Oscar Fingal O’Flahertie Wills Wilde was born on October 16, 1854, in Dublin, Ireland. His father, William Wilde, was an eye and ear surgeon, as well as an author of significant works on medicine, archeology, and folklore. His mother, Jane Wilde, was an Irish poet who wrote under the pen name “Speranza”, meaning hope.
Wilde wrote numerous short stories and one novel. Known for his biting wit, he became one of the most successful playwrights of the late Victorian era in London and one of the greatest celebrities of his day. Several of his plays continue to be widely performed, especially The Importance of Being Earnest.
Many people know of the one novel written by Wilde, The Picture of Dorian Gray, the story of a fashionable young man who sells his soul for eternal youth and beauty. First published complete in July of 1890 it has been called Wilde’s most popular work. The book caused quite a scandal when it was first published, offending many people’s morals. Wilde would defend his book aggressively against those who believed he should be imprisoned for ” violating the laws guarding the public morality”. The book would later be brought up to the trial that would lead to his imprisonment and lifelong hardship.
As the result of a widely covered series of trials, Wilde suffered a dramatic downfall and was imprisoned for two years hard labor after being convicted of “gross indecency” with other men. The imprisonment was hard on him and his health declined during that time. After Wilde was released from prison he set sail for Dieppe by the night ferry. He never returned to Ireland.
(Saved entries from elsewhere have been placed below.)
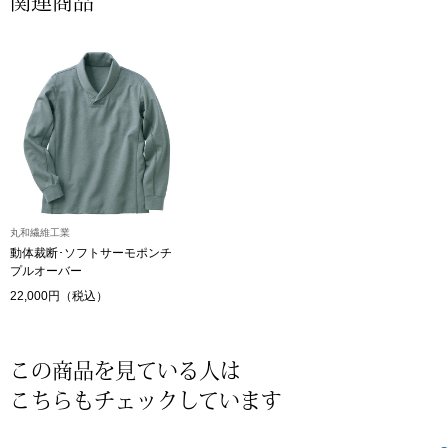
関連商品
その他
特集
ウオッチ／ア
ホビー
すべて見る
ウオッチ
ネックレス
丸和繊維工業
ック
動体裁断･ソフトサーモポンチ
ブレスレット
プルオーバー
22,000円（税込）
その他
･テーブルウェア
この商品を見ている人は
ファッション
こちらもチェックしています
In November of 1900, Wilde developed cerebral meningitis, a result of an injury he received to his ear drum while imprisoned. He died November 30th, 1900, exiled and poor.
“The books that the world calls immoral are books that show the world its own shame.”
// Oscar Wilde,
This week I began reading a The Prince by Niccolò Machiavelli and because it is a little bit of a difficult read I have been doing research as I go. I don’t think I realized before what a negative connotation the name Machiavelli had. To be Machiavellian is to be associated with dishonesty, cunning, and bad faith. The book and the man have come to be known as heartless and evil.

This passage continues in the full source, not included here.